17.73 Cold-deck imputation involves using previous survey data to amend items which fail edits. It may involve copying data from the previous survey cycle to the current cycle. One specific example of this type of imputation is Beta imputation, which involves estimating missing values by applying an imputed growth rate to the most recently reported data for these units, provided that data have been reported in either of the two previous periods.

Adjustments for outliers

17.74 When adjusting for outliers, a compromise is always necessary between the variability and bias associated with an estimate. There are two methods available for dealing with outliers. Historically the ABS has used the 'surprise outlier' approach for most business surveys, but over time has gradually changed over to using 'winsorization'.

Surprise outlier approach

17.75 Generally, this technique is used to deal with a selected unit which is grossly extreme for a number of variables. The approach treats each outlier as if it were the only extreme unit in the stratum population. The outlier is given a weight of one, as if it had been selected in a CE stratum. As a result of the outlier's movement to the CE stratum, the weight for units in the outlier's selection stratum has to be recalculated, as the population and sample size have effectively been reduced by one. This has the effect that the other population units which would have been represented by the outlier are now represented by the average of the other units in the stratum. Therefore the choice of treatments for a suspected outlier using the surprise outlier approach are either for it to represent all of the units it would normally represent or to represent no units other than itself. It is preferable to set a maximum number of surprise outliers which can be identified in any one survey.

Winsorizing technique

17.76 This technique is a more flexible approach. Here a value is considered to be an outlier if it is greater than a predetermined cutoff. The effect of the outlier on the estimates is reduced by modifying its reported value.
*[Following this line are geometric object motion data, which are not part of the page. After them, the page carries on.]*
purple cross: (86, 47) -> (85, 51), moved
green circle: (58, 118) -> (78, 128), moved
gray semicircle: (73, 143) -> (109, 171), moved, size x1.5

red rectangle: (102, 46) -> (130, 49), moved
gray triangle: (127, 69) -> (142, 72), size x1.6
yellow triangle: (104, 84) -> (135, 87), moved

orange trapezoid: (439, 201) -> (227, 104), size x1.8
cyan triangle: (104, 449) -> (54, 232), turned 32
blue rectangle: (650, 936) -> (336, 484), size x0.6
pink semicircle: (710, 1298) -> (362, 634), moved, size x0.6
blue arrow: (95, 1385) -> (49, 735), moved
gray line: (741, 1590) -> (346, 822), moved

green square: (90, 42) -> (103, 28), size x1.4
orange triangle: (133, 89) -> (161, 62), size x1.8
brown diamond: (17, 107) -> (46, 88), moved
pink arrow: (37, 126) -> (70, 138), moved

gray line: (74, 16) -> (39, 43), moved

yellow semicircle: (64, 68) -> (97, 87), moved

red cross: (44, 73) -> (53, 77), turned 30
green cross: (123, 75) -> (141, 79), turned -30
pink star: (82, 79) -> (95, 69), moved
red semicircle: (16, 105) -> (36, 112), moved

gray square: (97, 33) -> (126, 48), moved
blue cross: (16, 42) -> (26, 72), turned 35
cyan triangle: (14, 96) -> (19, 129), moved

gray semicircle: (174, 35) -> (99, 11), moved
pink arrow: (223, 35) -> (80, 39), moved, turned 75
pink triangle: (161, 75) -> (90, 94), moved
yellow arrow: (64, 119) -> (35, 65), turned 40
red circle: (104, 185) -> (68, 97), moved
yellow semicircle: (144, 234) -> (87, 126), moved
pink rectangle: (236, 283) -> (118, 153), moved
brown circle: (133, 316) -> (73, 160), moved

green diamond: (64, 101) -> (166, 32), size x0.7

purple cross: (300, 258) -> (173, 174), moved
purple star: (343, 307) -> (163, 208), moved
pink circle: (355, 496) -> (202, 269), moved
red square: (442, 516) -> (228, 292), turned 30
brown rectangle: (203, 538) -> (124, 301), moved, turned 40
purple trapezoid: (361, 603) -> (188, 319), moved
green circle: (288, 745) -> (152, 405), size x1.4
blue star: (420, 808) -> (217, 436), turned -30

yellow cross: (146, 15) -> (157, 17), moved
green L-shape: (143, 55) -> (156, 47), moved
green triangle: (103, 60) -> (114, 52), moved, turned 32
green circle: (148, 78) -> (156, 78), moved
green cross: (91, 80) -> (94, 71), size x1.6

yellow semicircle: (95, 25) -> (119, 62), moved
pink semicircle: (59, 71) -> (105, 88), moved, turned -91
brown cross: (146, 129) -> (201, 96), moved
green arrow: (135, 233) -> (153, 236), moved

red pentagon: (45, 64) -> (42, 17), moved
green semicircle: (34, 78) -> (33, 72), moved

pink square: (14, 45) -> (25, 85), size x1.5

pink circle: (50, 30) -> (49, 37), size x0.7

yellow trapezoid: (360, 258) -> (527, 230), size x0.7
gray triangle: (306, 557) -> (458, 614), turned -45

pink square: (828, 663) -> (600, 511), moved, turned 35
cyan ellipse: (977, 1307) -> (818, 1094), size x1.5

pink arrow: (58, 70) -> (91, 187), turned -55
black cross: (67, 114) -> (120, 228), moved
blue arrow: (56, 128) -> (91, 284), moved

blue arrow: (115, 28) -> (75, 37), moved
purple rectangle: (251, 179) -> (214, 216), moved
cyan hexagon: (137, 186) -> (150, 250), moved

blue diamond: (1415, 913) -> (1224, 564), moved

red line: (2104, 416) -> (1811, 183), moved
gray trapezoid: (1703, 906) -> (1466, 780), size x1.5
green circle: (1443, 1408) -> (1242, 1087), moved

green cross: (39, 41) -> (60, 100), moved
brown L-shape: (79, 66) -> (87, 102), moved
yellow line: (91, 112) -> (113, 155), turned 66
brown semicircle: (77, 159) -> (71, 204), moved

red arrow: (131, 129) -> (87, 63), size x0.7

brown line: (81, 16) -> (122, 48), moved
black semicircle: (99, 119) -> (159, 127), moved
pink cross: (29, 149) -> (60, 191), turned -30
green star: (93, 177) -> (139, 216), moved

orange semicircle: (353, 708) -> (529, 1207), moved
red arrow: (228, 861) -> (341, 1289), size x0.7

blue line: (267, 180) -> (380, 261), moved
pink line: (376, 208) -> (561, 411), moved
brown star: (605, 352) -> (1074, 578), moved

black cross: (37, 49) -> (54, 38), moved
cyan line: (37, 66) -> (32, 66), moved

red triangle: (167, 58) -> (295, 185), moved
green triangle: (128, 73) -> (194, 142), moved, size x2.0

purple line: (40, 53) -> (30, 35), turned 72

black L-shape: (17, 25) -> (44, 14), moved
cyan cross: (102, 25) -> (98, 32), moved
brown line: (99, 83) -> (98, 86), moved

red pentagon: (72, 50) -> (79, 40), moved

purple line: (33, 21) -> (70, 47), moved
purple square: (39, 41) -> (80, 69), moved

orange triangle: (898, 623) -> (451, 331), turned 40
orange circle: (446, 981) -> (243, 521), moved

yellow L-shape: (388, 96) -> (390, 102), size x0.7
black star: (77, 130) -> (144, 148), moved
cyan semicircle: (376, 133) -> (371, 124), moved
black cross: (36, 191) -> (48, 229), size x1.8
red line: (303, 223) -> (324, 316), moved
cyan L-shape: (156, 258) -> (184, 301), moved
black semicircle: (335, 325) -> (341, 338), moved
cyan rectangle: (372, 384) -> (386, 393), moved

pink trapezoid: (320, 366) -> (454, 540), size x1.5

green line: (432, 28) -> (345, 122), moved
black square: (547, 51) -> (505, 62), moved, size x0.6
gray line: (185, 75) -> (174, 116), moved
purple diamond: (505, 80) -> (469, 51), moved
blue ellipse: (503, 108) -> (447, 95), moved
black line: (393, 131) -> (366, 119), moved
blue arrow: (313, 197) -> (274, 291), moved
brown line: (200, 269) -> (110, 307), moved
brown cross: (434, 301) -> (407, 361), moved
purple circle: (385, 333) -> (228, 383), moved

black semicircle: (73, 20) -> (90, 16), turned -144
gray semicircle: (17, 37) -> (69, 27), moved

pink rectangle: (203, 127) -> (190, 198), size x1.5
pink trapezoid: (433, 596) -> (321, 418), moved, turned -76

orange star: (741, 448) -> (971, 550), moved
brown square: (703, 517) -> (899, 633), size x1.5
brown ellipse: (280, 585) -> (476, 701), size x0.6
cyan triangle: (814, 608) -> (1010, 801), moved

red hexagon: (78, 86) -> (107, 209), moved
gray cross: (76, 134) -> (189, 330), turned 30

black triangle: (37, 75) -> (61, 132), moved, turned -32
17.77 On application of the winsorization formula, sample values greater than the cutoff are replaced by the cutoff plus a small additional amount. The additional amount is the difference between the sample value and the cutoff, multiplied by the stratum sampling fraction. Thus winsorization has most impact in strata with low sampling fractions, and the impact decreases as sampling fractions increase. Effectively, winsorization results in the outlier only representing itself, with the remaining population units that would have been represented by the outlier being instead represented by the cutoff.

TIME SERIES ESTIMATES

17.78 Time series are statistical records of various activities measured at regular intervals of time, over relatively long periods. Data collected in irregular surveys do not form time series. The following section outlines the various elements of time series and outlines the ABS method of calculating seasonally adjusted and trend estimates.

17.79 ABS time series statistics are published in three forms: original, seasonally adjusted and trend.

17.80 Original estimates are the actual estimates the ABS derives from the survey data or other non-survey sources. Original estimates are composed of trend behaviour, systematic calendar related influences and irregular influences.

17.81 Systematic calendar related influences operate in a sustained and systematic manner that is calendar related. The two most common of these influences are seasonal influences and trading day influences.

17.82 Seasonal influences occur for a variety of reasons.

They may simply be related to the seasons and related weather conditions such as warmth in summer and cold in winter. Weather conditions that are out of character for a particular season, such as snow in summer, would appear as irregular, not seasonal, influences.
They may reflect traditional behaviour associated with various social events (e.g. Christmas and the associated holiday season).
They may reflect the effects of administrative procedures (e.g. quarterly provisional tax payments and end of financial year activity).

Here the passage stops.